We lack jurisdiction to review the agency’s discretionary denial of relief under former section 212(c) of the Immigration and Nationality Act, 8 U.S.C. § 1182(c) (repealed 1996). See 8 U.S.C. § 1252(a)(2)(B)(ii); Vargas-Hernandez, 497 F.3d at 923 (“Discretionary decisions, including whether or not to grant § 212(c) relief, are not reviewable.”). Serrano does not raise a colorable due process challenge to the discretionary determination. See Martinez-Rosas v. Gonzales, 424 F.3d 926, 930 (9th Cir. 2005). Because the discretionary determination is dispositive, we do not reach Serrano’s remaining contentions regarding his eligibility for section 212(c) relief.

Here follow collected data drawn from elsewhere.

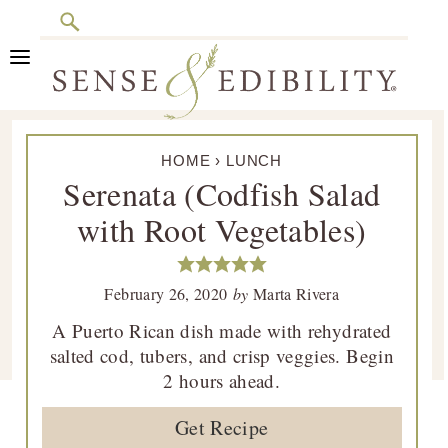
Search
Skip
Skip
Skip
Skip
to
to
to
to
primary
main
primary
footer
Sense
Culinary
navigation
content
sidebar
&
HOME
›
LUNCH
Class
Edibility
Serenata (Codfish Salad
is
with Root Vegetables)
in
Session
February 26, 2020
by
Marta Rivera
A Puerto Rican dish made with rehydrated
salted cod, tubers, and crisp veggies. Begin
2 hours ahead.
Get Recipe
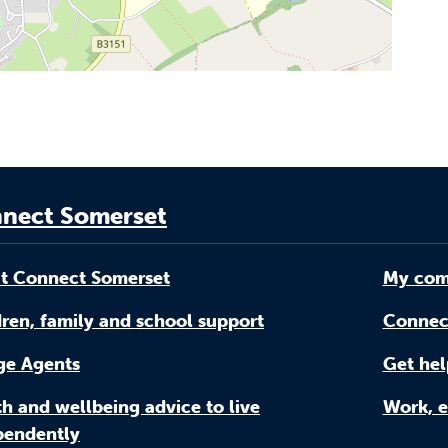
nect Somerset
t Connect Somerset
My com
ren, family and school support
Connec
age Agents
Get hel
h and wellbeing advice to live
Work, e
pendently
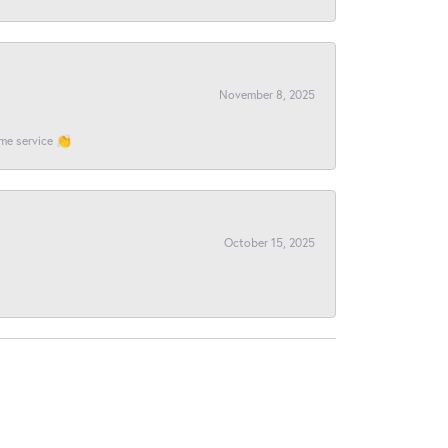
November 8, 2025
ome service 👏
October 15, 2025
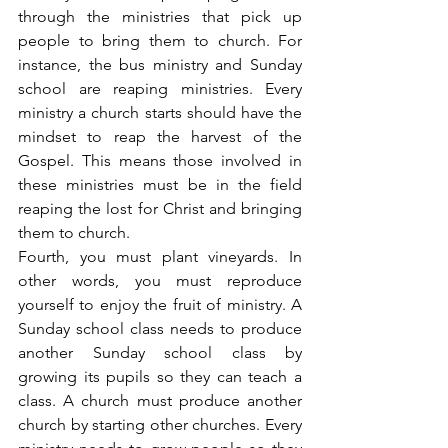
through the ministries that pick up 
people to bring them to church. For 
instance, the bus ministry and Sunday 
school are reaping ministries. Every 
ministry a church starts should have the 
mindset to reap the harvest of the 
Gospel. This means those involved in 
these ministries must be in the field 
reaping the lost for Christ and bringing 
them to church.
Fourth, you must plant vineyards. In 
other words, you must reproduce 
yourself to enjoy the fruit of ministry. A 
Sunday school class needs to produce 
another Sunday school class by 
growing its pupils so they can teach a 
class. A church must produce another 
church by starting other churches. Every 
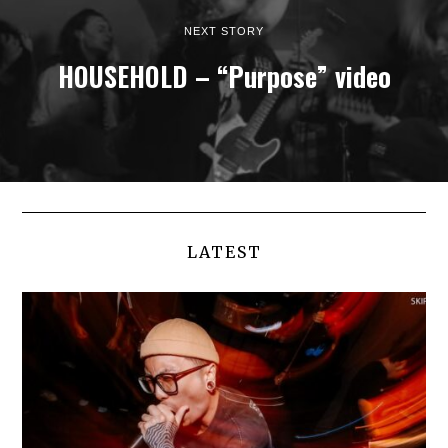
NEXT STORY
HOUSEHOLD – “Purpose” video
LATEST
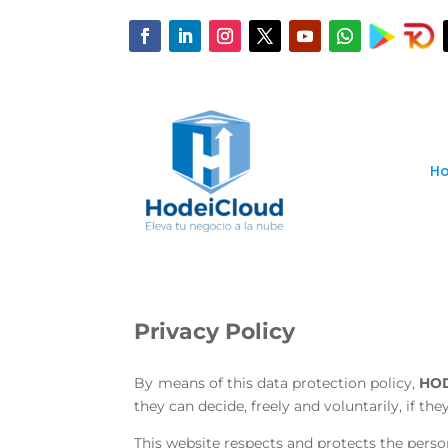
H
Privacy Policy
By means of this data protection policy,
HO
they can decide, freely and voluntarily, if th
This website respects and protects the person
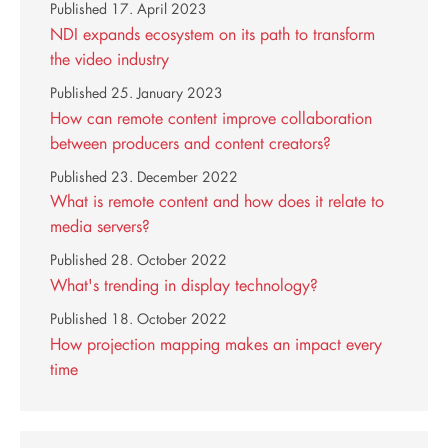
Published
17. April 2023
NDI expands ecosystem on its path to transform
the video industry
Published
25. January 2023
How can remote content improve collaboration
between producers and content creators?
Published
23. December 2022
What is remote content and how does it relate to
media servers?
Published
28. October 2022
What's trending in display technology?
Published
18. October 2022
How projection mapping makes an impact every
time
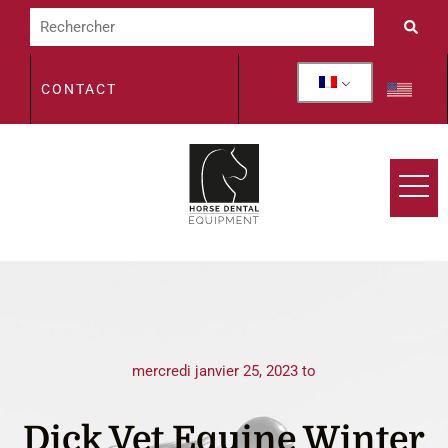
CONTACT
mercredi janvier 25, 2023 to
Dick Vet Equine Winter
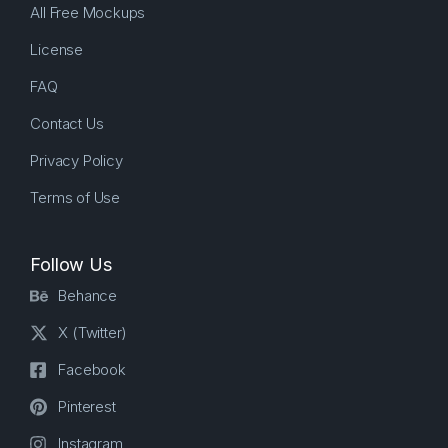
All Free Mockups
License
FAQ
Contact Us
Privacy Policy
Terms of Use
Follow Us
Behance
X (Twitter)
Facebook
Pinterest
Instagram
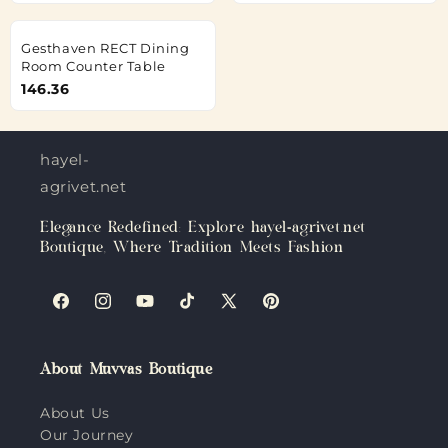
Gesthaven RECT Dining
Room Counter Table
146.36
hayel-
agrivet.net
Elegance Redefined: Explore hayel-agrivet.net
Boutique, Where Tradition Meets Fashion
Facebook
Instagram
YouTube
TikTok
X
Pinterest
(Twitter)
About Muvvas Boutique
About Us
Our Journey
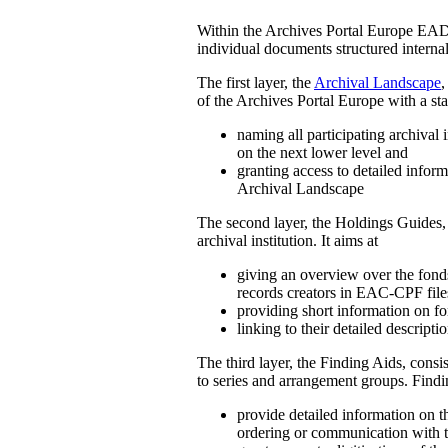
Within the Archives Portal Europe EAD i
individual documents structured interna
The first layer, the
Archival Landscape
,
of the Archives Portal Europe with a sta
naming all participating archival i
on the next lower level and
granting access to detailed inform
Archival Landscape
The second layer, the Holdings Guides, 
archival institution. It aims at
giving an overview over the fonds 
records creators in EAC-CPF file
providing short information on fon
linking to their detailed descripti
The third layer, the Finding Aids, cons
to series and arrangement groups. Findi
provide detailed information on th
ordering or communication with th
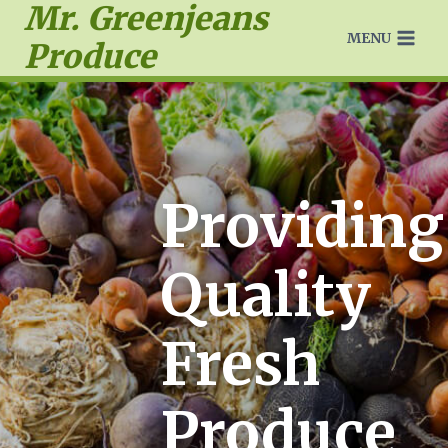
Mr. Greenjeans
MENU
Produce
Providing
Quality
Fresh
Produce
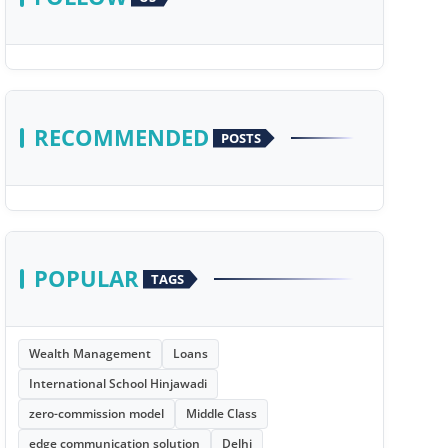
RECOMMENDED
POSTS
POPULAR
TAGS
Wealth Management
Loans
International School Hinjawadi
zero-commission model
Middle Class
edge communication solution
Delhi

The BIA did not act ultra vires or violate due process when it remanded Serrano’s case to the IJ for entry of an order of removal. See Lolong v. Gonzales, 484 F.3d 1173, 1178 (9th Cir. 2007) (overruling Molina-Camacho v. Ashcroft, 393 F.3d 937 (9th Cir. 2004) and explaining that the BIA may reinstate an IJ’s underlying removal order).

The government’s motion to hold proceedings in abeyance is denied as moot.

PETITION FOR REVIEW DISMISSED in part; DENIED in part.

**

This disposition is not appropriate for publication and is not precedent except as provid *422 ed by 9th Cir. R. 36-3.